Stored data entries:
+---+

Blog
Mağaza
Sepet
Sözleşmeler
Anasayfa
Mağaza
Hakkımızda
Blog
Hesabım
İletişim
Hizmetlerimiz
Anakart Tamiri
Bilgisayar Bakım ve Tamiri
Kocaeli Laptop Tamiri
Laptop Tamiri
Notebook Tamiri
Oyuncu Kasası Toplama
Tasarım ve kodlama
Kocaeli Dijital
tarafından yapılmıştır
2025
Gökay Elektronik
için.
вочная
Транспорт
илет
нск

+---+

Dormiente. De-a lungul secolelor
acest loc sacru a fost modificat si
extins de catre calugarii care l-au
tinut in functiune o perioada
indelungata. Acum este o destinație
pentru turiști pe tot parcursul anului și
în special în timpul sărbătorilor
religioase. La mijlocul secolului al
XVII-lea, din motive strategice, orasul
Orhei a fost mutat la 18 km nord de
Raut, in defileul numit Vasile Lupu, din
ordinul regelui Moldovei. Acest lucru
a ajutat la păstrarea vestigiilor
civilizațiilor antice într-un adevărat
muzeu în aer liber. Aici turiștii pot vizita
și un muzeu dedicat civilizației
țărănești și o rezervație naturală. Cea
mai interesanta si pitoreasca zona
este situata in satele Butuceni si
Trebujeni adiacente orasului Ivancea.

+---+

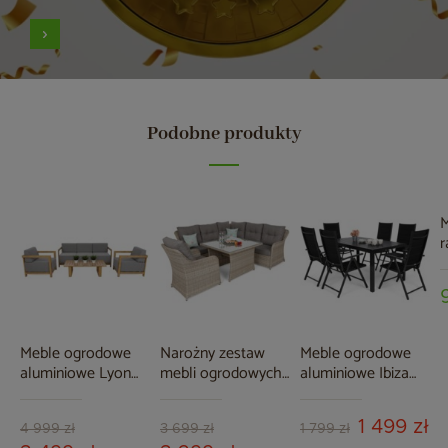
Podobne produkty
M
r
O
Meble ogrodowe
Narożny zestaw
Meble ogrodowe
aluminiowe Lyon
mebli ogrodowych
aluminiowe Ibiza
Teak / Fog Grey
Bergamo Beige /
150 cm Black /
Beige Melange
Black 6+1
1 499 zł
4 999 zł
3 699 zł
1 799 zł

+---+

■ **ASSIGNMENT**: Tally the lines in the records that hold the word "este", and state only the resulting number.

■ **ANSWER TO THIS TASK**: 2